**Required work**
Restate word for word the lines below from the one that has "Magia invernale a Saariselka - Volo Incluso" through the one that has "مَطار الملك فهد الدولي: أتاحت الهيئ", keeping both and dropping all pictures.

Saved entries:
☆ ☆ ☆ ☆ ☆ ☆ ☆

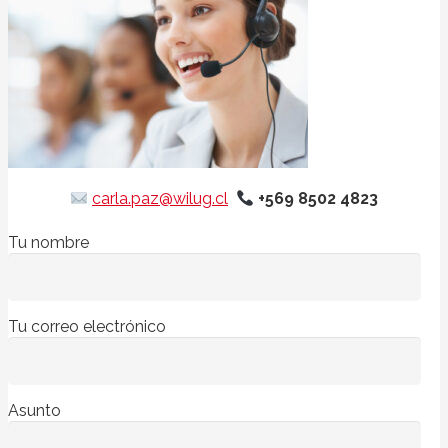
carla.paz@wilug.cl
+569 8502 4823
Tu nombre
Tu correo electrónico
Asunto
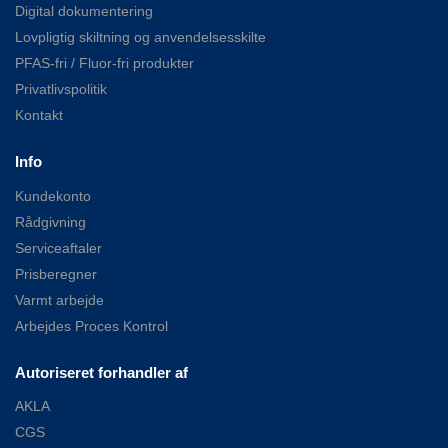
Digital dokumentering
Lovpligtig skiltning og anvendelsesskilte
PFAS-fri / Fluor-fri produkter
Privatlivspolitik
Kontakt
Info
Kundekonto
Rådgivning
Serviceaftaler
Prisberegner
Varmt arbejde
Arbejdes Proces Kontrol
Autoriseret forhandler af
AKLA
CGS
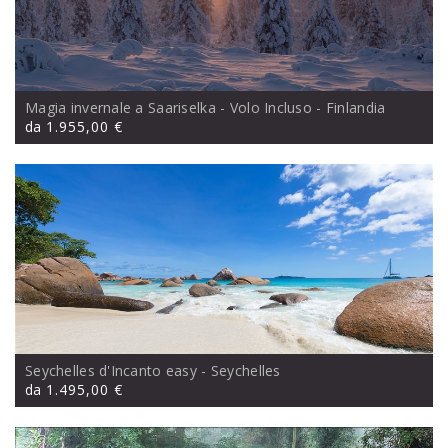
Magia invernale a Saariselka - Volo Incluso
- Finlandia
da
1.955,00 €
Seychelles d'Incanto easy
- Seychelles
da
1.495,00 €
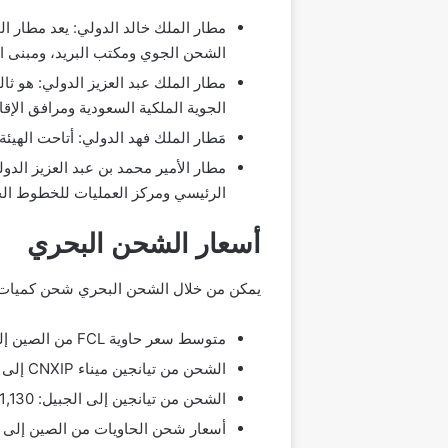
مطار الملك خالد الدولي: يعد مطار ال
الشحن الجوي ومكتب البريد، ومبنى ا
الجوية الملكية السعودية ومرافق الإق
مَطار الملك فهد الدولي: أتاحت الهيئ
مطار الأمير محمد بن عبد العزيز الدول
الرئيسي ومركز العمليات للخطوط الجو
أسعار الشحن البحري
يمكن من خلال الشحن البحري شحن كميات كب
متوسط ​​سعر حاوية FCL من الصين إلى المملكة العربية السعودية موسم الذروة: 1500 دولار.
الشحن من تيانجين ميناء CNXIP إلى الدمام: 952$.
الشحن من تيانجين إلى الجبيل: 1,130$.
أسعار شحن الحاويات من الصين إلى المملكة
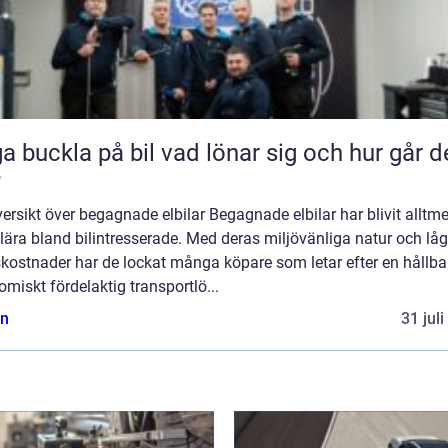
kla på bil vad lönar sig och hur går det
?
ersikt över begagnade elbilar Begagnade elbilar har blivit alltme
ära bland bilintresserade. Med deras miljövänliga natur och lå
skostnader har de lockat många köpare som letar efter en hållba
miskt fördelaktig transportlö...
n
31 jul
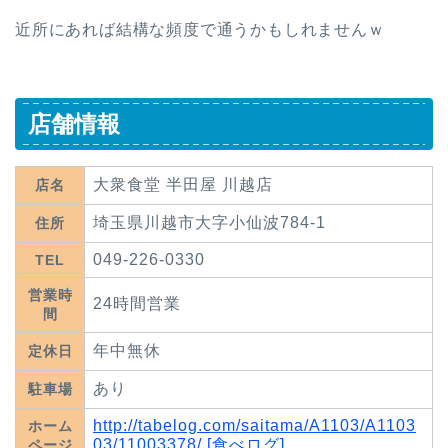
近所にあれば結構な頻度で通うかもしれませんｗ
店舗情報
大衆食堂 半田屋 川越店
店名
埼玉県川越市大字小仙波784-1
住所
049-226-0330
TEL
営業時
24時間営業
間
年中無休
定休日
あり
駐車場
http://tabelog.com/saitama/A1103/A1103
ホーム
03/11003378/ [食べログ]
ページ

☆ ☆ ☆ ☆ ☆ ☆ ☆

**Output below**
Magia invernale a Saariselka - Volo Incluso
- Finlandia
da
1.955,00 €
Seychelles d'Incanto easy
- Seychelles
da
1.495,00 €
مطار الملك خالد الدولي: يعد مطار ال
الشحن الجوي ومكتب البريد، ومبنى ا
الجوية الملكية السعودية ومرافق الإق
مَطار الملك فهد الدولي: أتاحت الهيئ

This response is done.